#### Material supplied

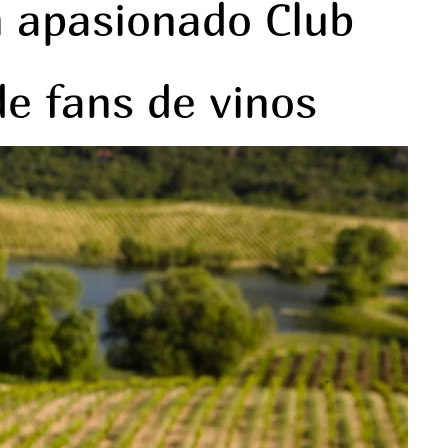
 apasionado Club
de fans de vinos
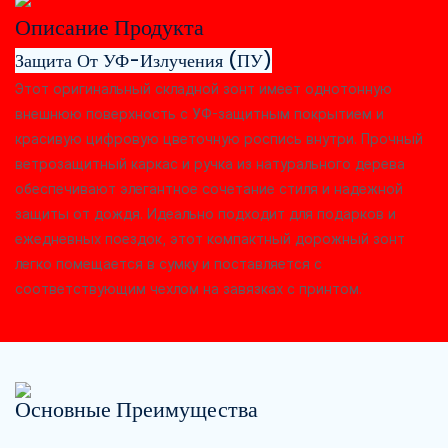
Описание Продукта
Защита От УФ-Излучения (ПУ)
Этот оригинальный складной зонт имеет однотонную
внешнюю поверхность с УФ-защитным покрытием и
красивую цифровую цветочную роспись внутри. Прочный
ветрозащитный каркас и ручка из натурального дерева
обеспечивают элегантное сочетание стиля и надежной
защиты от дождя. Идеально подходит для подарков и
ежедневных поездок, этот компактный дорожный зонт
легко помещается в сумку и поставляется с
соответствующим чехлом на завязках с принтом.
Основные Преимущества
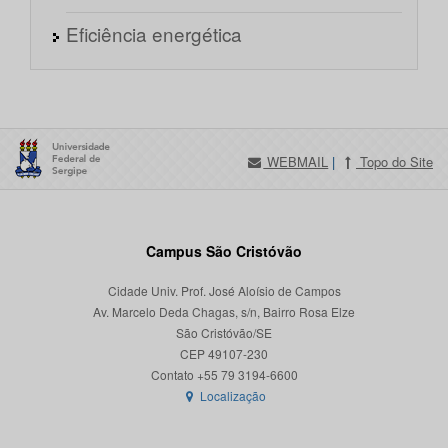
Eficiência energética
WEBMAIL
|
Topo do Site
Campus São Cristóvão
Cidade Univ. Prof. José Aloísio de Campos
Av. Marcelo Deda Chagas, s/n, Bairro Rosa Elze
São Cristóvão/SE
CEP 49107-230
Localização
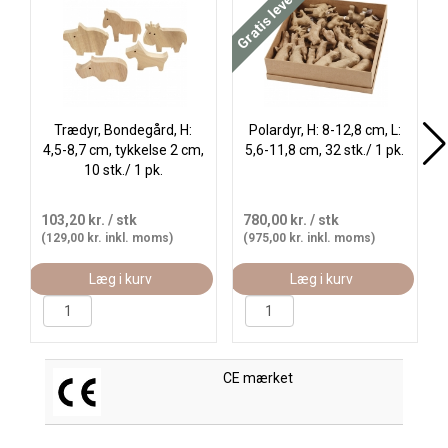
Køb
Gratis levering
Trædyr, Bondegård, H:
Polardyr, H: 8-12,8 cm, L:
4,5-8,7 cm, tykkelse 2 cm,
5,6-11,8 cm, 32 stk./ 1 pk.
10 stk./ 1 pk.
103,20 kr.
/ stk
780,00 kr.
/ stk
(129,00 kr. inkl. moms)
(975,00 kr. inkl. moms)
Læg i kurv
Læg i kurv
CE mærket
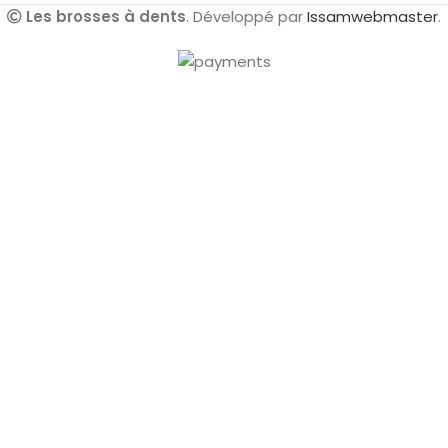
Les brosses à dents
. Développé par
Issamwebmaster
.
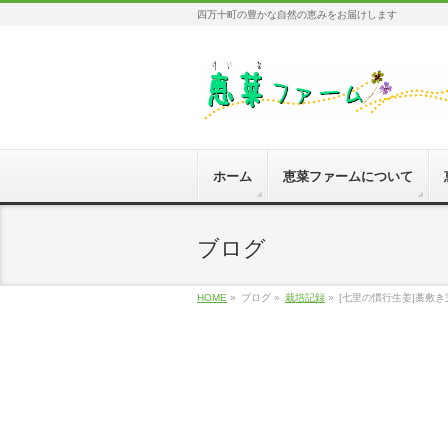
四万十町の豊かな自然の恵みをお届けします
ホーム
恵菜ファームについて
ブログ
HOME
»
ブログ »
栽培記録
»
[七里の慣行生姜]藁敷き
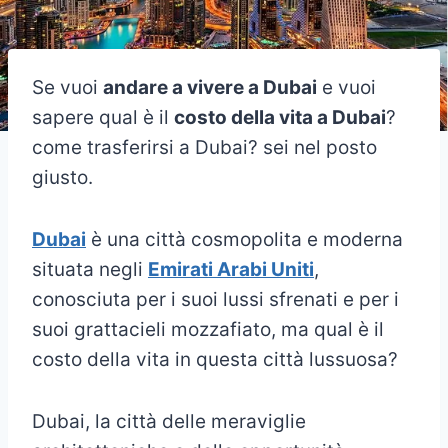
Se vuoi
andare a vivere a Dubai
e vuoi
sapere qual è il
costo della vita a Dubai
?
come trasferirsi a Dubai? sei nel posto
giusto.
Dubai
è una città cosmopolita e moderna
situata negli
Emirati Arabi Uniti
,
conosciuta per i suoi lussi sfrenati e per i
suoi grattacieli mozzafiato, ma qual è il
costo della vita in questa città lussuosa?
Dubai, la città delle meraviglie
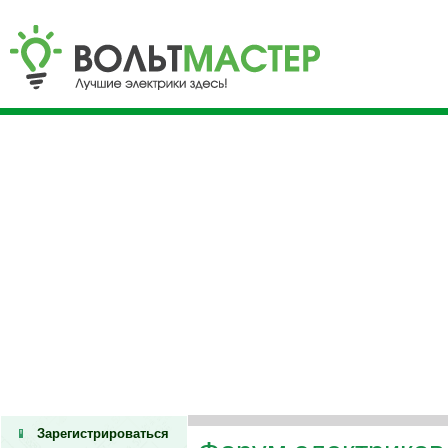
Зарегистрироваться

########

Your goal = Output the entries above exactly. Do not include the pictures.

Exercise result =
 apasionado Club
de fans de vinos
Описание Продукта
Защита От УФ-Излучения (ПУ)
Этот оригинальный складной зонт имеет однотонную
внешнюю поверхность с УФ-защитным покрытием и
красивую цифровую цветочную роспись внутри. Прочный
ветрозащитный каркас и ручка из натурального дерева
обеспечивают элегантное сочетание стиля и надежной
защиты от дождя. Идеально подходит для подарков и
ежедневных поездок, этот компактный дорожный зонт
легко помещается в сумку и поставляется с
соответствующим чехлом на завязках с принтом.
Основные Преимущества
Eficiência energética
WEBMAIL
|
Topo do Site
Campus São Cristóvão
Cidade Univ. Prof. José Aloísio de Campos
Av. Marcelo Deda Chagas, s/n, Bairro Rosa Elze
São Cristóvão/SE
CEP 49107-230
Localização
Køb
Gratis levering
Trædyr, Bondegård, H:
Polardyr, H: 8-12,8 cm, L:
4,5-8,7 cm, tykkelse 2 cm,
5,6-11,8 cm, 32 stk./ 1 pk.
10 stk./ 1 pk.
103,20 kr.
/ stk
780,00 kr.
/ stk
(129,00 kr. inkl. moms)
(975,00 kr. inkl. moms)
Læg i kurv
Læg i kurv
CE mærket
Les brosses à dents
. Développé par
Issamwebmaster
.
四万十町の豊かな自然の恵みをお届けします
ホーム
恵菜ファームについて
ブログ
HOME
»
ブログ »
栽培記録
»
[七里の慣行生姜]藁敷き
Se vuoi
andare a vivere a Dubai
e vuoi
sapere qual è il
costo della vita a Dubai
?
come trasferirsi a Dubai? sei nel posto
giusto.
Dubai
è una città cosmopolita e moderna
situata negli
Emirati Arabi Uniti
,
conosciuta per i suoi lussi sfrenati e per i
suoi grattacieli mozzafiato, ma qual è il
costo della vita in questa città lussuosa?
Dubai, la città delle meraviglie
Зарегистрироваться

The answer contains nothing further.